Vision-Based Damage Detection in CFRP Beams Using Optical Flow and Mahalanobis-Enhanced Deep Learning Models

Abstract

This study presents a novel vision-based methodology for damage detection in CFRP composite beams, combining optical flow analysis, statistical anomaly scoring, and deep learning (DL) models. Composite materials such as CFRP are widely used in structural applications due to their high strength-to-weight ratio, yet detecting internal damage remains a significant challenge. To address the limitations of traditional non-destructive evaluation methods, this study integrates non-contact optical flow techniques with a hybrid anomaly detection pipeline. The Lucas-Kanade optical flow method is used to extract displacement time series from video recordings of vibrating structures.
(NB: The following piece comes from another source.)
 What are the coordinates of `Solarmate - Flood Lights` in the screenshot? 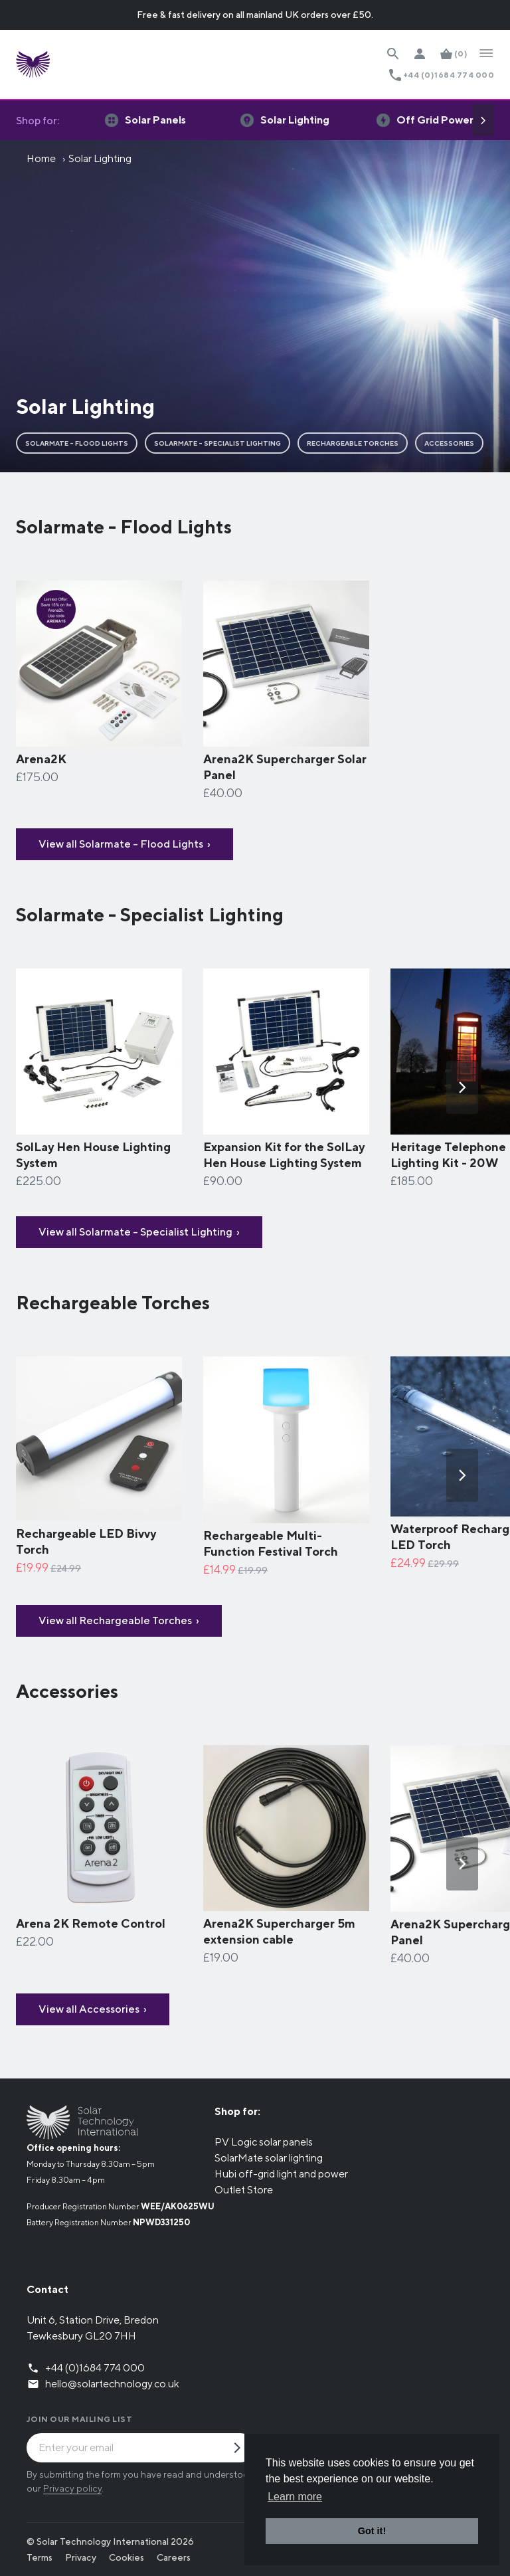 It's located at (76, 443).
These displacement signals are transformed into spectrograms using Short-Time Fourier Transform (STFT), and frequency-domain features are enhanced with added Gaussian noise to improve model robustness. Principal Component Analysis (PCA) is applied to reduce the dimensionality of the spectrogram features, and Mahalanobis Distance is computed to quantify deviations from the healthy state. The resulting Mahalanobis Distance time series is then used as input for three DL architectures—Autoencoder, Convolutional Neural Network (CNN), and Long Short-Term Memory (LSTM)—which are trained to detect structural anomalies based on reconstruction error or pattern recognition. The proposed approach is experimentally validated on CFRP composite beams under multiple damage scenarios. Results show that leveraging Mahalanobis-based statistical features within DL models significantly improves anomaly detection accuracy, offering a robust and scalable framework for real-time structural health monitoring in civil, aerospace, and automotive domains.